Directions –
Copy nothing but the line with "segment spleen" and the lines that follow it to the end of the entries below, and keep the pictures out.

Exercise inputs –
= Beginning of Section =
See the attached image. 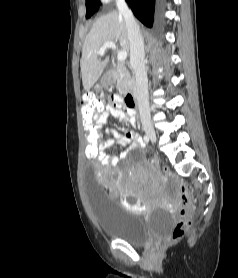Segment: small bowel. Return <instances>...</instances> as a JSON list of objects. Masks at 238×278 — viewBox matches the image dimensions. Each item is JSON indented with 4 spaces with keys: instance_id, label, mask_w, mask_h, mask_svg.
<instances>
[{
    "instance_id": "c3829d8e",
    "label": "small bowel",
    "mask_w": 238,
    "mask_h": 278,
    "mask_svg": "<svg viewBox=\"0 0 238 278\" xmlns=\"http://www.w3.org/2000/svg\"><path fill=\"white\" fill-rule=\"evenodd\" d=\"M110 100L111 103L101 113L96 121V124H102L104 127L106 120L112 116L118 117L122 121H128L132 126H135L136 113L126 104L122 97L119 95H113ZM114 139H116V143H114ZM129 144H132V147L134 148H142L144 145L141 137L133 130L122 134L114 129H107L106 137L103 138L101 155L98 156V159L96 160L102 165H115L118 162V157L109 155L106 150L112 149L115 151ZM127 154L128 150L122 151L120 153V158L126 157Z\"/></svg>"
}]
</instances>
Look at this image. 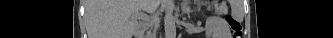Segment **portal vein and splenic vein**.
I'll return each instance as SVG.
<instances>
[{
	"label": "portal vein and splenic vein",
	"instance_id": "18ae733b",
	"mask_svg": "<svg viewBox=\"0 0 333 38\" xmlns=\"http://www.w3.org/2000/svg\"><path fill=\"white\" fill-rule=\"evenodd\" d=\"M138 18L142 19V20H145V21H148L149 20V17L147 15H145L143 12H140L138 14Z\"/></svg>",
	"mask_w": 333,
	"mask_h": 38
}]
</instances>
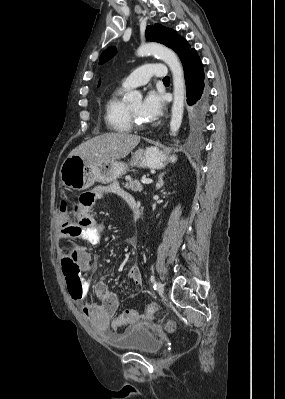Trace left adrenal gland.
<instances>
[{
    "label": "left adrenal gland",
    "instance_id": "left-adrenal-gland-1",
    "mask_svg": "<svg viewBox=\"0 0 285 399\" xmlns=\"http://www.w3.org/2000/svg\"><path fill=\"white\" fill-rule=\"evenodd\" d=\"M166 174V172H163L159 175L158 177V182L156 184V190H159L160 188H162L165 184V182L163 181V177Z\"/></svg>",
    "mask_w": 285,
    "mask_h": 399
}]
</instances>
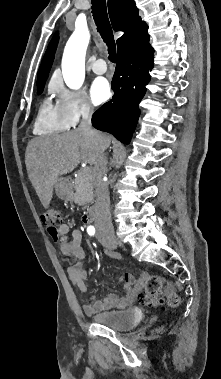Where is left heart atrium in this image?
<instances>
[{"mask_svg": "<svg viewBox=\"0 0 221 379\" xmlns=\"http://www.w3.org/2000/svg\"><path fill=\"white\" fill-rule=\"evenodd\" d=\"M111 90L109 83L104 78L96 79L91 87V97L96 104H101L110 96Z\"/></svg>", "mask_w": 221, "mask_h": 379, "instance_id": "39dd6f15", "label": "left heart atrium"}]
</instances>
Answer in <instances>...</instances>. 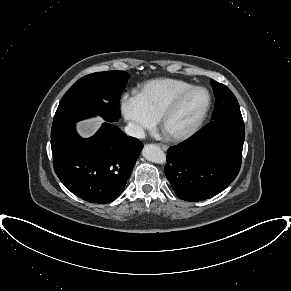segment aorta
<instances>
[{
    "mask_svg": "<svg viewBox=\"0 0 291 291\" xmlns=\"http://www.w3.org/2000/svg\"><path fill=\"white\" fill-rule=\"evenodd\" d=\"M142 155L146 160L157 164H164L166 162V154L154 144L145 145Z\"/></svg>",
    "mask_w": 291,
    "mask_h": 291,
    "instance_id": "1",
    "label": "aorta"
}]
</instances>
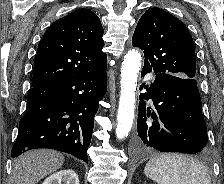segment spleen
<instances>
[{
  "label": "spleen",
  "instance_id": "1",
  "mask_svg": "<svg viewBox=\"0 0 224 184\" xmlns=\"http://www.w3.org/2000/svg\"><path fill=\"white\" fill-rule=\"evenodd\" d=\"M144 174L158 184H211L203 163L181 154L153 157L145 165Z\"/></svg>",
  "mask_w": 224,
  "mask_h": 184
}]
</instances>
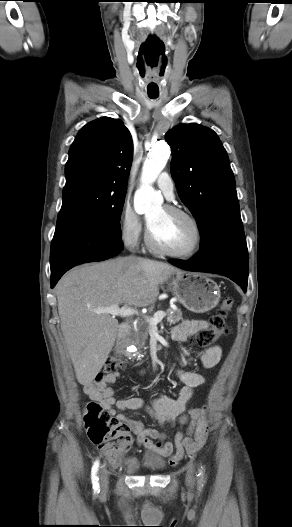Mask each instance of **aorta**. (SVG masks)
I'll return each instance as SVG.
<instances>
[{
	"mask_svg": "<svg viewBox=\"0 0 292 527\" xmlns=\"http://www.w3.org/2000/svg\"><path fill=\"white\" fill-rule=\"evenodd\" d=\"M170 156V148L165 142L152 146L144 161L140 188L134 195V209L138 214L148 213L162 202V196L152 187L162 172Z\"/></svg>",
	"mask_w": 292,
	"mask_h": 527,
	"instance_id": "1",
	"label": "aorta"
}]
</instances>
= End of Section =
Response area –
segment spleen
<instances>
[{
  "label": "spleen",
  "instance_id": "1",
  "mask_svg": "<svg viewBox=\"0 0 224 184\" xmlns=\"http://www.w3.org/2000/svg\"><path fill=\"white\" fill-rule=\"evenodd\" d=\"M144 174L158 184H211L203 163L181 154L153 157L145 165Z\"/></svg>",
  "mask_w": 224,
  "mask_h": 184
}]
</instances>
Mask each instance of **aorta**. (SVG masks)
I'll return each instance as SVG.
<instances>
[{
	"mask_svg": "<svg viewBox=\"0 0 292 527\" xmlns=\"http://www.w3.org/2000/svg\"><path fill=\"white\" fill-rule=\"evenodd\" d=\"M170 156V148L165 142L152 146L144 161L140 188L134 195V209L138 214L148 213L162 202V196L152 187L162 172Z\"/></svg>",
	"mask_w": 292,
	"mask_h": 527,
	"instance_id": "1",
	"label": "aorta"
}]
</instances>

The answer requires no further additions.